D-backs players are like school kids with their pre-game routines
Mar 11, 2016, 3:00 PM
(Photo by Jessica Watts/Cronkite News)
SCOTTSDALE, Ariz. – It’s routine a kid does over and over again. Wake up. Eat breakfast. Watch a cartoon. Go to school.
Grown kids in baseball uniforms are much the same with their long, 162-game “school’’ year. It’s all about pre-game routines for them, too.
Like D-backs pitcher Archie Bradley.
“Last year, part of it (his routine) was going to eat breakfast with my roommate, Jake Lamb,” he said. “It didn’t necessarily have to be a certain spot or a certain place every time but we would always get up and go eat breakfast together on my start day.”

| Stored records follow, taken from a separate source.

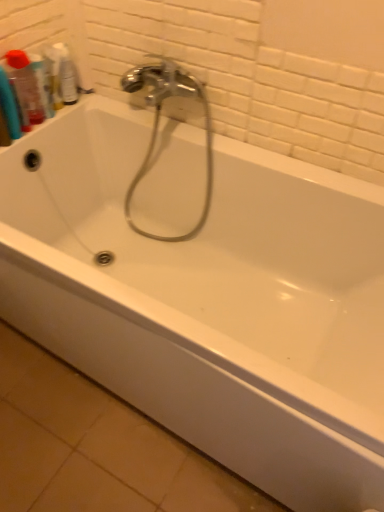 Question: Does point (33, 60) appear closer or farther from the camera than point (190, 88)?

Choices:
 (A) closer
 (B) farther

Answer: (B)

Question: From the image's perspective, is translucent plastic mouthwash at upper left, arranged as the 2th mouthwash when viewed from the left, above or below chrome metallic faucet at center?

Choices:
 (A) below
 (B) above

Answer: (B)

Question: Estimate the real-world distances between objects in this image. Which object is closer to the translucent plastic mouthwash at upper left, the 3th mouthwash in the right-to-left sequence?

Choices:
 (A) chrome metallic faucet at center
 (B) translucent plastic mouthwash at upper left, arranged as the 2th mouthwash when viewed from the left
 (C) clear plastic bottle at upper left, which is counted as the 3th mouthwash, starting from the left

Answer: (B)

Question: Estimate the real-world distances between objects in this image. Which object is farther from the chrome metallic faucet at center?

Choices:
 (A) clear plastic bottle at upper left, which is counted as the 3th mouthwash, starting from the left
 (B) translucent plastic mouthwash at upper left, arranged as the second mouthwash when viewed from the right
 (C) translucent plastic mouthwash at upper left, the 3th mouthwash in the right-to-left sequence

Answer: (C) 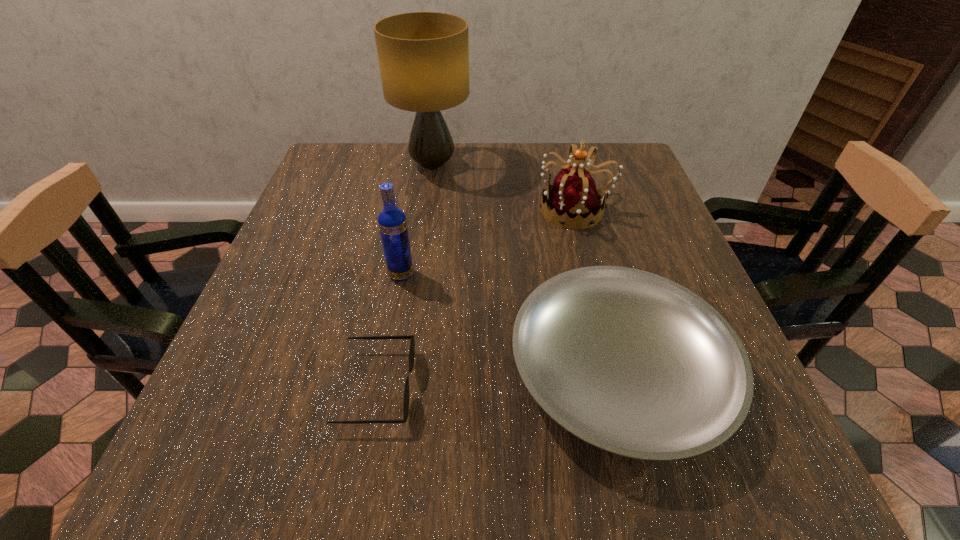 Locate an element on the screen. The height and width of the screenshot is (540, 960). object present at the near right corner is located at coordinates (633, 363).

Bradley then rotated between shaving his face clean and trimming. The former Oklahoma prep star then dressed and headed to the ballpark.
“There is a shirt I would wear, a Brian Bosworth shirt. That was kind of my favorite shirt last year so that’s what I would wear on start day with my favorite pair of Jordans and that was my game day outfit.”
Bradley also called his parents on the days the started. As he heads into a new season, he plans on creating a different routine.
“You change up the routine a little bit. If you are pitching well, you kind of stay on it. It’s kind of a comfort level.”
Catcher Chris Herrmann has a routine that revolves around food.
“I wake up, get something small to eat and then head to the field and get some more food,” he said. “Whenever I get to the locker room, I just hang out for a little bit and get my bat and go to the cage. I will hit a little bit, go outside, maybe throw a little bit and then eat again. There is a lot of eating involved.”
Herrmann has a method for putting his uniform on for the game.
“I always put my uniform on the same way. It’s kind of like something that I have always done. I start from my feet first all the way up to my top. Once I get out there (the field), I do the same stretches every day.”
Reliever Brad Ziegler developed a routine 10 years ago but it only lasted a couple of games because it wasn’t helping him.
“I have kind of learned that if I try to do something pre-game, it ends up getting me so focused that by the time I pitch at the end of the game… a lot of times I am focused at the beginning then I will get tired as the game goes on because adrenaline wears off,” he said. “I don’t do anything before the game. As long as I am ready by the time the National Anthem goes, I am good.”